The Regional District of North Okanagan appears to be taking a distinct financial approach.
Unlike local municipalities, the regional district is moving ahead with a 2015 budget worth $62.3 million, down from $75.1 million last year. The total tax bill is dropping from $17.6 to $15.6 million.
In most cases, budgets for individual functions aren’t rising much more than the cost of living.
“It’s a responsible budget,” said chairperson Rick Fairbairn, adding that the goal has been to control spending.
“We didn’t replace a lot of people (staff) who retired.”
And for those functions that will experience higher spending, the situation is largely out of the hands of RDNO. Provincial rules have mandated expanded training for firefighters and B.C. Hydro fees mean it costs more to operate street lights.
But it should be pointed out that while RDNO’s tax burden has eased, those taxes haven’t disappeared.

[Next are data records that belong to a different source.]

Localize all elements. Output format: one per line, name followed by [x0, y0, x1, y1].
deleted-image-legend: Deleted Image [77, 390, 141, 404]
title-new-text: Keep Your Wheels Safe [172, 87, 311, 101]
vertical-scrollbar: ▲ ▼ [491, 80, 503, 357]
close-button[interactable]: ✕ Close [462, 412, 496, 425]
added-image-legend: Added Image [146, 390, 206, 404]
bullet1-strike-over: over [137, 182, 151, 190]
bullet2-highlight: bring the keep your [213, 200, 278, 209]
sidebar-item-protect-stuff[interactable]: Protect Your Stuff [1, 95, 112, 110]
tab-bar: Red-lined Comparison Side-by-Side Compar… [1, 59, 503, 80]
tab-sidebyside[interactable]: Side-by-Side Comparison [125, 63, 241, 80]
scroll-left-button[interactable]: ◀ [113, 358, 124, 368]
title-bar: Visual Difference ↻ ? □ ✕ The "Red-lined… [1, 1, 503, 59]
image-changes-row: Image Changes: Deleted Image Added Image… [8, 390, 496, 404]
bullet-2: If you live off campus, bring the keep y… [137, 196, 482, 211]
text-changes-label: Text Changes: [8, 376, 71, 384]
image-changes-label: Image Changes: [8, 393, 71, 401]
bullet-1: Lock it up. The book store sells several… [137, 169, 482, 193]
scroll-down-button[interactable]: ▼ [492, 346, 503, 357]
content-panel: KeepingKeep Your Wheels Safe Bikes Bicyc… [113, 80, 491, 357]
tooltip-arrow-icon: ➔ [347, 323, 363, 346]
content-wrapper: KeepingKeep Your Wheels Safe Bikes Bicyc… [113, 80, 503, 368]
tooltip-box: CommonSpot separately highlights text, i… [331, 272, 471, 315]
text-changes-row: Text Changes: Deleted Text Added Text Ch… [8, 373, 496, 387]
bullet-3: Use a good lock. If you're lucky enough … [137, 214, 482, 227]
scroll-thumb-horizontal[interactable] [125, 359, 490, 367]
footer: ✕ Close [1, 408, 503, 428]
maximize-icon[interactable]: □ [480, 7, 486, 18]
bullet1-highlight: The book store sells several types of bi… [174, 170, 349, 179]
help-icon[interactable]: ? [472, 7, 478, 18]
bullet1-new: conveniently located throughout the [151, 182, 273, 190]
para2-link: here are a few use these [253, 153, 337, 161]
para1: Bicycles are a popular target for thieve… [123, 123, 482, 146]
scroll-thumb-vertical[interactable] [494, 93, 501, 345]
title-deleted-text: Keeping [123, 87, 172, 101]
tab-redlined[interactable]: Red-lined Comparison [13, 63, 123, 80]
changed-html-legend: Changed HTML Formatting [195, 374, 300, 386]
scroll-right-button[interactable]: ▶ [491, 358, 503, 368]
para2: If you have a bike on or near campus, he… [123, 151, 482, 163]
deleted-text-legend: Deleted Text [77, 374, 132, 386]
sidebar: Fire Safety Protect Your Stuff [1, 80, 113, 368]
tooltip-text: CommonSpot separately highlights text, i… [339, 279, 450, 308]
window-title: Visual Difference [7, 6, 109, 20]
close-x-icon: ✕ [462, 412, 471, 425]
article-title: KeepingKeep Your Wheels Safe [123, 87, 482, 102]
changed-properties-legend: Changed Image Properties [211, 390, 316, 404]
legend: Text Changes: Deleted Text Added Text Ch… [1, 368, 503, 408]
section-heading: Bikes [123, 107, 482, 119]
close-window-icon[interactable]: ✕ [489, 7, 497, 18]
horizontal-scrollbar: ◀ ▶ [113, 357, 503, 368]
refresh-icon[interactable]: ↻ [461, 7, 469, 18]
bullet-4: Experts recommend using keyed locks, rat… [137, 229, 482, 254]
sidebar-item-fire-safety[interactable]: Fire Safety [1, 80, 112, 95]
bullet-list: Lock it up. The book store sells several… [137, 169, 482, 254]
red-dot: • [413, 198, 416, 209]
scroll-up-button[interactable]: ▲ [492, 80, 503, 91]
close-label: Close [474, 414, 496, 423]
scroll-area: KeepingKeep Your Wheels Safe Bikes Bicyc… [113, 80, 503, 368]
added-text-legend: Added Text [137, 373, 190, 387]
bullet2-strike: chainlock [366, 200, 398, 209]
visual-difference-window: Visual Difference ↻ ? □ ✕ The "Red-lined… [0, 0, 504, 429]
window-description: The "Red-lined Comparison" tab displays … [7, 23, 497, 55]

Part of the reason the district’s budget is reduced from previous years is because of restructuring Greater Vernon’s parks and recreation service. Many of those activities are now directly provided by Coldstream and Vernon, which means those jurisdictions are now taxing their constituents for the service, not RDNO.

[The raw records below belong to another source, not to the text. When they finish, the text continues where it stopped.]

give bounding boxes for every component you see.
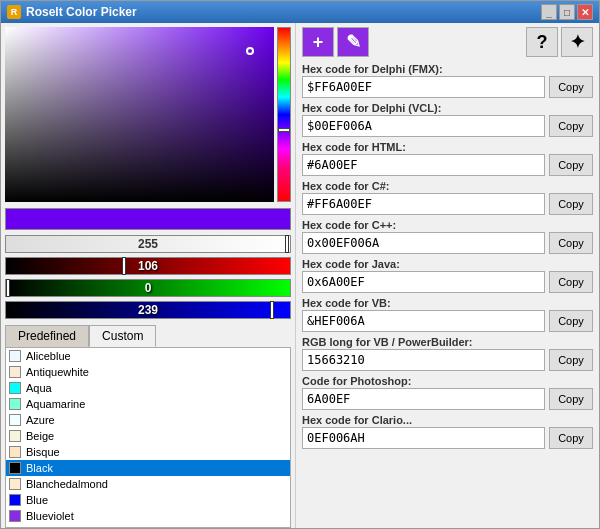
color-name: Blue <box>26 494 48 506</box>
hex-row: Hex code for Delphi (VCL):Copy <box>302 102 593 137</box>
color-swatch <box>9 510 21 522</box>
copy-button[interactable]: Copy <box>549 232 593 254</box>
maximize-button[interactable]: □ <box>559 4 575 20</box>
hue-slider[interactable] <box>277 27 291 202</box>
hex-row: Hex code for Java:Copy <box>302 258 593 293</box>
copy-button[interactable]: Copy <box>549 388 593 410</box>
close-button[interactable]: ✕ <box>577 4 593 20</box>
help-button[interactable]: ? <box>526 27 558 57</box>
list-item[interactable]: Azure <box>6 412 290 428</box>
color-picker-area[interactable] <box>5 27 291 202</box>
hex-input-row: Copy <box>302 349 593 371</box>
hex-label: Hex code for Delphi (VCL): <box>302 102 593 114</box>
alpha-value: 255 <box>138 237 158 251</box>
top-buttons-row: + ✎ ? ✦ <box>296 23 599 61</box>
blue-track[interactable]: 239 <box>5 301 291 319</box>
red-slider-row[interactable]: 106 <box>5 256 291 276</box>
red-track[interactable]: 106 <box>5 257 291 275</box>
hex-input[interactable] <box>302 232 545 254</box>
list-item[interactable]: Antiquewhite <box>6 364 290 380</box>
tab-custom[interactable]: Custom <box>89 325 156 347</box>
color-name: Blanchedalmond <box>26 478 108 490</box>
hex-input[interactable] <box>302 271 545 293</box>
copy-button[interactable]: Copy <box>549 310 593 332</box>
list-item[interactable]: Black <box>6 460 290 476</box>
copy-button[interactable]: Copy <box>549 427 593 449</box>
hex-fields-section: Hex code for Delphi (FMX):CopyHex code f… <box>296 61 599 528</box>
hex-input[interactable] <box>302 115 545 137</box>
blue-value: 239 <box>138 303 158 317</box>
picker-cursor <box>246 47 254 55</box>
color-name: Aquamarine <box>26 398 85 410</box>
list-item[interactable]: Bisque <box>6 444 290 460</box>
hex-input[interactable] <box>302 193 545 215</box>
copy-button[interactable]: Copy <box>549 193 593 215</box>
red-thumb <box>122 257 126 275</box>
hex-input[interactable] <box>302 388 545 410</box>
color-swatch <box>9 398 21 410</box>
color-swatch <box>9 382 21 394</box>
hex-input-row: Copy <box>302 193 593 215</box>
hex-label: Hex code for Delphi (FMX): <box>302 63 593 75</box>
tabs-area: Predefined Custom <box>5 325 291 347</box>
copy-button[interactable]: Copy <box>549 76 593 98</box>
color-swatch <box>9 462 21 474</box>
hex-input-row: Copy <box>302 115 593 137</box>
hex-input-row: Copy <box>302 271 593 293</box>
copy-button[interactable]: Copy <box>549 349 593 371</box>
hex-input-row: Copy <box>302 154 593 176</box>
hex-input[interactable] <box>302 154 545 176</box>
color-gradient[interactable] <box>5 27 274 202</box>
blue-slider-row[interactable]: 239 <box>5 300 291 320</box>
color-name: Azure <box>26 414 55 426</box>
alpha-track[interactable]: 255 <box>5 235 291 253</box>
eyedropper-icon: ✎ <box>346 31 361 53</box>
hex-row: Code for Photoshop:Copy <box>302 375 593 410</box>
hex-row: Hex code for C#:Copy <box>302 180 593 215</box>
list-item[interactable]: Blanchedalmond <box>6 476 290 492</box>
list-item[interactable]: Beige <box>6 428 290 444</box>
hex-label: RGB long for VB / PowerBuilder: <box>302 336 593 348</box>
eyedropper-button[interactable]: ✎ <box>337 27 369 57</box>
color-list[interactable]: AliceblueAntiquewhiteAquaAquamarineAzure… <box>5 347 291 528</box>
list-item[interactable]: Blueviolet <box>6 508 290 524</box>
main-window: R Roselt Color Picker _ □ ✕ <box>0 0 600 529</box>
window-title: Roselt Color Picker <box>26 5 137 19</box>
color-swatch <box>9 350 21 362</box>
hex-input[interactable] <box>302 349 545 371</box>
copy-button[interactable]: Copy <box>549 154 593 176</box>
hex-input-row: Copy <box>302 232 593 254</box>
copy-button[interactable]: Copy <box>549 115 593 137</box>
color-name: Bisque <box>26 446 60 458</box>
hue-thumb <box>278 128 290 132</box>
right-panel: + ✎ ? ✦ Hex code for De <box>296 23 599 528</box>
list-item[interactable]: Aliceblue <box>6 348 290 364</box>
title-bar: R Roselt Color Picker _ □ ✕ <box>1 1 599 23</box>
hex-label: Hex code for Java: <box>302 258 593 270</box>
list-item[interactable]: Blue <box>6 492 290 508</box>
minimize-button[interactable]: _ <box>541 4 557 20</box>
green-slider-row[interactable]: 0 <box>5 278 291 298</box>
hex-input-row: Copy <box>302 310 593 332</box>
sliders-area: 255 106 0 <box>1 232 295 322</box>
plus-icon: + <box>313 32 324 53</box>
hex-input[interactable] <box>302 427 545 449</box>
app-icon: R <box>7 5 21 19</box>
list-item[interactable]: Aqua <box>6 380 290 396</box>
hex-input[interactable] <box>302 310 545 332</box>
hex-label: Hex code for C++: <box>302 219 593 231</box>
list-item[interactable]: Aquamarine <box>6 396 290 412</box>
settings-button[interactable]: ✦ <box>561 27 593 57</box>
color-swatch <box>9 446 21 458</box>
color-swatch <box>9 478 21 490</box>
hex-input-row: Copy <box>302 427 593 449</box>
green-value: 0 <box>145 281 152 295</box>
green-track[interactable]: 0 <box>5 279 291 297</box>
alpha-slider-row[interactable]: 255 <box>5 234 291 254</box>
add-color-button[interactable]: + <box>302 27 334 57</box>
tab-predefined[interactable]: Predefined <box>5 325 89 347</box>
hex-input[interactable] <box>302 76 545 98</box>
copy-button[interactable]: Copy <box>549 271 593 293</box>
hex-label: Code for Photoshop: <box>302 375 593 387</box>
help-icon: ? <box>537 32 548 53</box>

And for what’s left of Greater Vernon’s recreation function, there is a $790,000 overrun for the sports track under construction. That money is coming from a mix of reserves and taxation, as well as, hopefully, grants and sponsors.
While some of the budget’s fine details may still raise questions, it is certainly worth acknowledging the reduced spending and taxation.
Hopefully, that is a trend regional district politicians and administrators can continue in the years to come.